Instructions for the task | The required result is every line of the records that includes "hier".

------ Entries provided ------

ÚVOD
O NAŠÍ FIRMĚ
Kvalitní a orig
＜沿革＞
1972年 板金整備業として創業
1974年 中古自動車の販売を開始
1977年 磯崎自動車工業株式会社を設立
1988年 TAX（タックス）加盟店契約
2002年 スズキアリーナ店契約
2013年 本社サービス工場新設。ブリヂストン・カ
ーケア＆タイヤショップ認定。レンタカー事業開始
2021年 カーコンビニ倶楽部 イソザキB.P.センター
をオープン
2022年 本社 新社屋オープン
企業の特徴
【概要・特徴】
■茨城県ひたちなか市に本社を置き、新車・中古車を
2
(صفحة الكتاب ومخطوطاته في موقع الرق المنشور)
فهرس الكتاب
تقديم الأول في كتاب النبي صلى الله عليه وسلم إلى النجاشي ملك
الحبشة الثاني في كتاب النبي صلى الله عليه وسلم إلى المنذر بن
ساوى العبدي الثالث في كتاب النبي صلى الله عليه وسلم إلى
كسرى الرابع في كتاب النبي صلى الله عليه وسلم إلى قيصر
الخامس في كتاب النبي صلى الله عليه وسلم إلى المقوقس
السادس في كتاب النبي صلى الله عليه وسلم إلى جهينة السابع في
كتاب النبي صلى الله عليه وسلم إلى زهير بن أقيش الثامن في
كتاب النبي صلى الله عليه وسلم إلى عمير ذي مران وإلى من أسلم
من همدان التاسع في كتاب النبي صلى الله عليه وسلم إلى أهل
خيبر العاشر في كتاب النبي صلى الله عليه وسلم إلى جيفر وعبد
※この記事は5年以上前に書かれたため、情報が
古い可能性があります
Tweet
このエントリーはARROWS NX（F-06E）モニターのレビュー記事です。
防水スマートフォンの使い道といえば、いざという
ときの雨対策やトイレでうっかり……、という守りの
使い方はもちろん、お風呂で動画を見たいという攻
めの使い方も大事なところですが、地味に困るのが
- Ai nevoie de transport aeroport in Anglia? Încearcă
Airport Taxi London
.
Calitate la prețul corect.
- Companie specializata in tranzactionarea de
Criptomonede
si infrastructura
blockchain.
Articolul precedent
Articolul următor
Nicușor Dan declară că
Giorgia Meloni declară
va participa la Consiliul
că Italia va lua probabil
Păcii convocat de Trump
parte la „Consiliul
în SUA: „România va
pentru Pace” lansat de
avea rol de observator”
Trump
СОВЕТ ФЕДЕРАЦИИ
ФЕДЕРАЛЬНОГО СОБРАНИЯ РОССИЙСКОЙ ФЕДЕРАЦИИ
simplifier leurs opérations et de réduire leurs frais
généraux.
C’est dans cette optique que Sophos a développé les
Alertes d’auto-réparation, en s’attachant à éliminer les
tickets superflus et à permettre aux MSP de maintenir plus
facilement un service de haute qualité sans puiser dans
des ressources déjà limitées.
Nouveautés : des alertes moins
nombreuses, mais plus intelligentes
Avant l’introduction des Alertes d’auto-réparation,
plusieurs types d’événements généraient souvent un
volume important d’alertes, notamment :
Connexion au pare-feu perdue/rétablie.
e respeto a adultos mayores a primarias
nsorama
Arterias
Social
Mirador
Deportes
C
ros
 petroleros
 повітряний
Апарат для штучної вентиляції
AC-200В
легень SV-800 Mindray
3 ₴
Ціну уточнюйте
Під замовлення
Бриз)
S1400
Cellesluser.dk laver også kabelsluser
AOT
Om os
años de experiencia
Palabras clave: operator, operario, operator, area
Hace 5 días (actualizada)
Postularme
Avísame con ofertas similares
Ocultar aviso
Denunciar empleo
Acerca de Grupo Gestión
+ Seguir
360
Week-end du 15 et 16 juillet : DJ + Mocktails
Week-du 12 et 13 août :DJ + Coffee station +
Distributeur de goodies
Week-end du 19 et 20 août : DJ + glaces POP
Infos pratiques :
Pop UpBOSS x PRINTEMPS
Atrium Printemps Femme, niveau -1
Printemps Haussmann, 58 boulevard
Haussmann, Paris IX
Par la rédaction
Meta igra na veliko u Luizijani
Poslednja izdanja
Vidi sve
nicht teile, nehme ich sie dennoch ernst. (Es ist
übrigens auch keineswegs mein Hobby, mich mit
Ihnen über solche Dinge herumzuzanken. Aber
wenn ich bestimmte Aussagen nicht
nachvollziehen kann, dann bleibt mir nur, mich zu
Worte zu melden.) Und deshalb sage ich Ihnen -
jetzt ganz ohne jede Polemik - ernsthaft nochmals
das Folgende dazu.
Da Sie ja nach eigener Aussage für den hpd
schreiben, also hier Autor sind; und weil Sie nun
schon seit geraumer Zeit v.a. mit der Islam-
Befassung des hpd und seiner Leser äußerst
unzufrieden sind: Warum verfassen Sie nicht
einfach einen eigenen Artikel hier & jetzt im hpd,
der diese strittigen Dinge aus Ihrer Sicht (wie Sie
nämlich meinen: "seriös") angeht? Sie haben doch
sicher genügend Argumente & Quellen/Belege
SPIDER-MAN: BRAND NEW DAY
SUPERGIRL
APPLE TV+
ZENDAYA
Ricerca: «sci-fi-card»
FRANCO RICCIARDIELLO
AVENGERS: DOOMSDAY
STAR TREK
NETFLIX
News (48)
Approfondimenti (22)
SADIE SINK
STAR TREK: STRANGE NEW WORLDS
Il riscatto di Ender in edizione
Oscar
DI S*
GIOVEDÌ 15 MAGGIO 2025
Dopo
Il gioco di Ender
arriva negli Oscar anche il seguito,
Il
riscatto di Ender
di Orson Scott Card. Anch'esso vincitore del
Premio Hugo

------

Task solution |
schreiben, also hier Autor sind; und weil Sie nun
einfach einen eigenen Artikel hier & jetzt im hpd,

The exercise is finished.